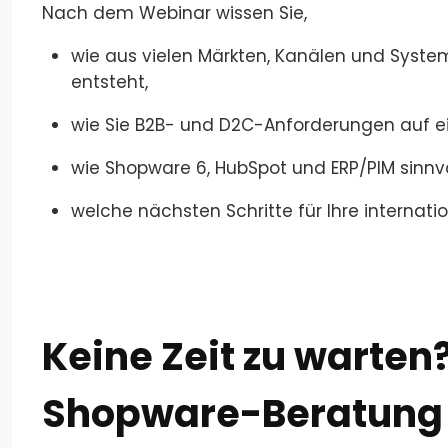
Nach dem Webinar wissen Sie,
wie aus vielen Märkten, Kanälen und Syste
entsteht,
wie Sie B2B- und D2C-Anforderungen auf ei
wie Shopware 6, HubSpot und ERP/PIM sinnv
welche nächsten Schritte für Ihre internat
Keine Zeit zu warten?
Shopware-Beratung 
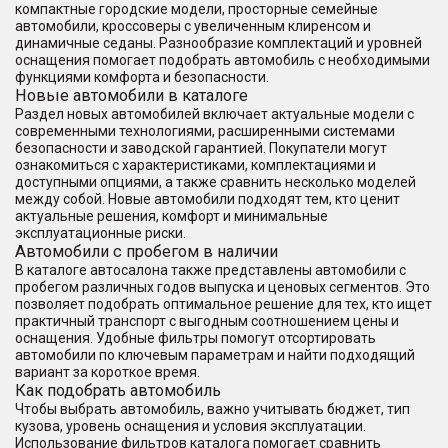
компактные городские модели, просторные семейные
автомобили, кроссоверы с увеличенным клиренсом и
динамичные седаны. Разнообразие комплектаций и уровней
оснащения помогает подобрать автомобиль с необходимыми
функциями комфорта и безопасности.
Новые автомобили в каталоге
Раздел новых автомобилей включает актуальные модели с
современными технологиями, расширенными системами
безопасности и заводской гарантией. Покупатели могут
ознакомиться с характеристиками, комплектациями и
доступными опциями, а также сравнить несколько моделей
между собой. Новые автомобили подходят тем, кто ценит
актуальные решения, комфорт и минимальные
эксплуатационные риски.
Автомобили с пробегом в наличии
В каталоге автосалона также представлены автомобили с
пробегом различных годов выпуска и ценовых сегментов. Это
позволяет подобрать оптимальное решение для тех, кто ищет
практичный транспорт с выгодным соотношением цены и
оснащения. Удобные фильтры помогут отсортировать
автомобили по ключевым параметрам и найти подходящий
вариант за короткое время.
Как подобрать автомобиль
Чтобы выбрать автомобиль, важно учитывать бюджет, тип
кузова, уровень оснащения и условия эксплуатации.
Использование фильтров каталога помогает сравнить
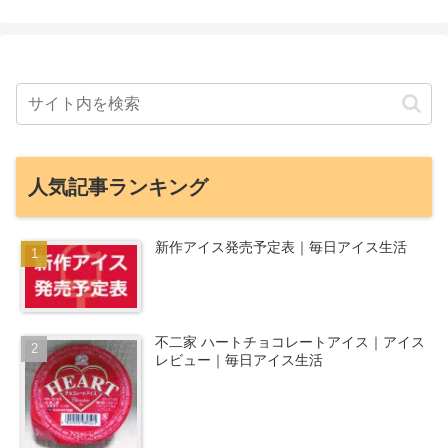
人気記事ランキング
新作アイス発売予定表｜毎日アイス生活
不二家 ハートチョコレートアイス｜アイス
レビュー｜毎日アイス生活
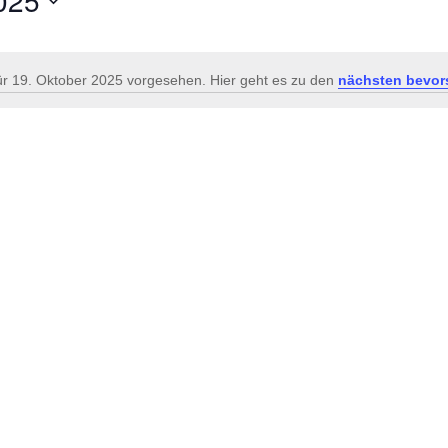
025
ür 19. Oktober 2025 vorgesehen. Hier geht es zu den
nächsten bevor
Hinweis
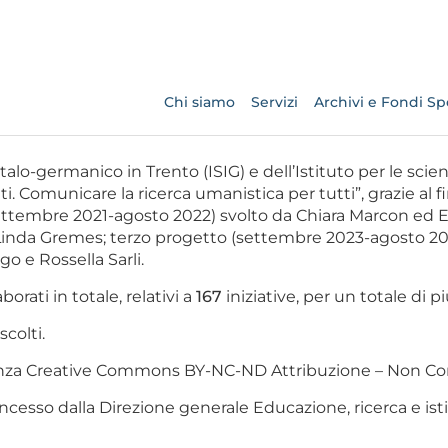
Chi siamo
Servizi
Archivi e Fondi Spe
italo-germanico in Trento (ISIG) e dell’Istituto per le scien
. Comunicare la ricerca umanistica per tutti”, grazie al fin
settembre 2021-agosto 2022) svolto da Chiara Marcon e
inda Gremes; terzo progetto (settembre 2023-agosto 2024
 e Rossella Sarli.
borati in totale, relativi a
167
iniziative, per un totale di p
scolti.
icenza Creative Commons BY-NC-ND Attribuzione – Non Co
ncesso dalla Direzione generale Educazione, ricerca e istitu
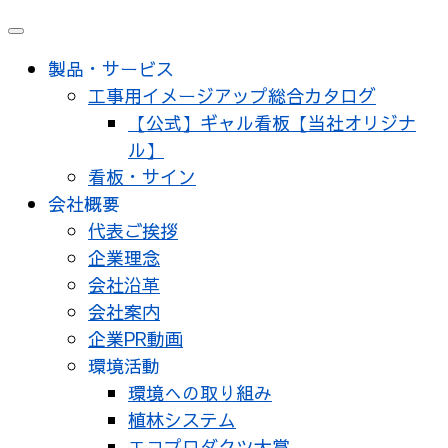
メ
ニ
製品・サービス
ュ
工事用イメージアップ総合カタログ
ー
【公式】ギャル看板【当社オリジナ
ル】
看板・サイン
会社概要
代表ご挨拶
企業理念
会社沿革
会社案内
企業PR動画
環境活動
環境への取り組み
植林システム
エコプロダクツ大賞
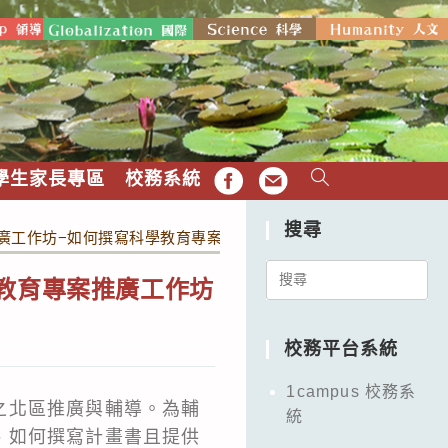
學生家長專區
校務系統
FB
EMAIL
搜尋
推廣工作坊−如何撰寫科學教育專案計畫書」，歡迎有興趣之教師參
Search
學教育專案推廣工作坊
for:
校務平台系統
1campus 校務系
之北區推廣與輔導。為輔
統
、如何撰寫計畫書且提供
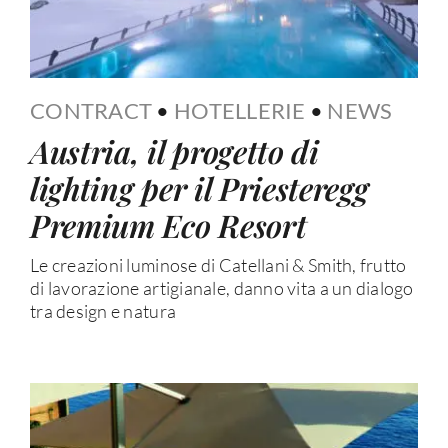
CONTRACT
•
HOTELLERIE
•
NEWS
Austria, il progetto di
lighting per il Priesteregg
Premium Eco Resort
Le creazioni luminose di Catellani & Smith, frutto
di lavorazione artigianale, danno vita a un dialogo
tra design e natura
-*-*-
TASK STATEMENT:
Your reply should contain only an exact copy of the lines from the beginning of the material through the line with "позволяет подобрать оптимальное", both ends included, with the pictures removed.

TASK OUTPUT:
Nach dem Webinar wissen Sie,
wie aus vielen Märkten, Kanälen und Syste
entsteht,
wie Sie B2B- und D2C-Anforderungen auf ei
wie Shopware 6, HubSpot und ERP/PIM sinnv
welche nächsten Schritte für Ihre internat
Keine Zeit zu warten?
Shopware-Beratung 
компактные городские модели, просторные семейные
автомобили, кроссоверы с увеличенным клиренсом и
динамичные седаны. Разнообразие комплектаций и уровней
оснащения помогает подобрать автомобиль с необходимыми
функциями комфорта и безопасности.
Новые автомобили в каталоге
Раздел новых автомобилей включает актуальные модели с
современными технологиями, расширенными системами
безопасности и заводской гарантией. Покупатели могут
ознакомиться с характеристиками, комплектациями и
доступными опциями, а также сравнить несколько моделей
между собой. Новые автомобили подходят тем, кто ценит
актуальные решения, комфорт и минимальные
эксплуатационные риски.
Автомобили с пробегом в наличии
В каталоге автосалона также представлены автомобили с
пробегом различных годов выпуска и ценовых сегментов. Это
позволяет подобрать оптимальное решение для тех, кто ищет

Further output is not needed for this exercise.